Moreover, the use of low-dose supplements of fatty acids over a long period (one year) appeared to improve pulmonary function, as well as the inflammatory and anthropometric parameters in adults with CF (61).
Likewise, The effects of zinc supplementation on CF patients showed good results, including significant increases in both height and weight and a decrease in the number of hospitalizations (63).
Although there is a great potential for using CAM techniques to manage cystic fibrosis, very limited evidence exists to support the use of CAM in the treatment of CF. Despite its widespread administration, such routine use cannot be supported by the existing research evidence; and more accurate data are required.

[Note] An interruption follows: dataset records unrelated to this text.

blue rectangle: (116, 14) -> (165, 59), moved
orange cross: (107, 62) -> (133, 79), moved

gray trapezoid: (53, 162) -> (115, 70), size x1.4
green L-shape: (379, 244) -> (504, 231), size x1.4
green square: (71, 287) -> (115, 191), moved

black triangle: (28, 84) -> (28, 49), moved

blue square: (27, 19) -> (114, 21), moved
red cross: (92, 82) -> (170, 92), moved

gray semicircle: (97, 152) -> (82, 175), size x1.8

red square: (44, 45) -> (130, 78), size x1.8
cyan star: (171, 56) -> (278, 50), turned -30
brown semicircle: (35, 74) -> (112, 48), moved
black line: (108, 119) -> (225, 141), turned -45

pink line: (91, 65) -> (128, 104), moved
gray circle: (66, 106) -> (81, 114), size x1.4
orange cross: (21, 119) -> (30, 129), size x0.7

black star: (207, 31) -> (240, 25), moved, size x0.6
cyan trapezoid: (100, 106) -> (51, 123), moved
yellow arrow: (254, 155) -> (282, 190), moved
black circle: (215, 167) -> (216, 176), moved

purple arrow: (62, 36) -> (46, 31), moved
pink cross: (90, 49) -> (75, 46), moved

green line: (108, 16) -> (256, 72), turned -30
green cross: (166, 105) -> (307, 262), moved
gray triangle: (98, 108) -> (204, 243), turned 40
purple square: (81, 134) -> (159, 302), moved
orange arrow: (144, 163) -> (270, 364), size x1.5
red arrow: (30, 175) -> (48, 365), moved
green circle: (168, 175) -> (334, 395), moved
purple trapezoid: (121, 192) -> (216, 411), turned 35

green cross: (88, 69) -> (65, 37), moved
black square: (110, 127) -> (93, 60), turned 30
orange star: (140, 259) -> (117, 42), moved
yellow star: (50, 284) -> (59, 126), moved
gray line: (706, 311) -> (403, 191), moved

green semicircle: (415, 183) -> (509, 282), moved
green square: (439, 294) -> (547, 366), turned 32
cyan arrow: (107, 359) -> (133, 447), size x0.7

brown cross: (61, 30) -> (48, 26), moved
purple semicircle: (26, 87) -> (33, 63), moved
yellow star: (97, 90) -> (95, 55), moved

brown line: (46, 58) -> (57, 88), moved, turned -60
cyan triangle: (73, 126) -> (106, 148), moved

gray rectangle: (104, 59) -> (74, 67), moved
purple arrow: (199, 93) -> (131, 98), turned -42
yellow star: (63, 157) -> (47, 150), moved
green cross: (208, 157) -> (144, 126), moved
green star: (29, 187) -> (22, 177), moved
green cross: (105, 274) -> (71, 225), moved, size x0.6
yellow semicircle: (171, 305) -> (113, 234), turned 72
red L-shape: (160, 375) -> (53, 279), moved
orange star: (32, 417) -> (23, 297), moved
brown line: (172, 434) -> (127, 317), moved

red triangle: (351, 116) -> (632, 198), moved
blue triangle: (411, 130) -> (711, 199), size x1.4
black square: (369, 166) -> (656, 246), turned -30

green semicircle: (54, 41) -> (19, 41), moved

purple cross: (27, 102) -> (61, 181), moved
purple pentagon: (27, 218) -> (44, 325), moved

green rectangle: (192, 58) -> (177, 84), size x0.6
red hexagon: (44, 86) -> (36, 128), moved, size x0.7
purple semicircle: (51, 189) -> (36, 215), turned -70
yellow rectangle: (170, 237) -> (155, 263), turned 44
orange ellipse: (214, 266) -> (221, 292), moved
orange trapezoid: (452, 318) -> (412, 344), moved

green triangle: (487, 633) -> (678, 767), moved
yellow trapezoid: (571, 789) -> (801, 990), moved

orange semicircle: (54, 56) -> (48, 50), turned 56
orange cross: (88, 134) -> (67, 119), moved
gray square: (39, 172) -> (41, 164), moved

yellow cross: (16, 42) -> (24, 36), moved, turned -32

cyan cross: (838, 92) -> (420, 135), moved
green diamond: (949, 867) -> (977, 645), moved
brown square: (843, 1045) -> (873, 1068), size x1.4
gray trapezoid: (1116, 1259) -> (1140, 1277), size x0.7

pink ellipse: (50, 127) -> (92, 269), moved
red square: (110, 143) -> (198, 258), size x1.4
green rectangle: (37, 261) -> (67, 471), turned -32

Some of the articles studied in this systematic review had a low methodological quality. Other limitations include high heterogeneity of the studies, resulting from the variety in the types of CAM therapies; and the small sample sizes in most articles indicating the need for further studies with larger sample sizes in this regard.
7- CONFLICT OF INTEREST
This paper was conducted based on the PhD thesis of Dr. Samira Borhani (MD) entitled "The Effect of Compound Honey Syrup on Clinical Manifestations of Chronic Sinusitis in Cystic Fibrosis (CF) Patients", registered with number 222 (Pajoohan code 01-22717) in Department of Traditional Medicine, School of Traditional Medicine, Shahid Beheshti University of Medical Sciences, Tehran, Iran.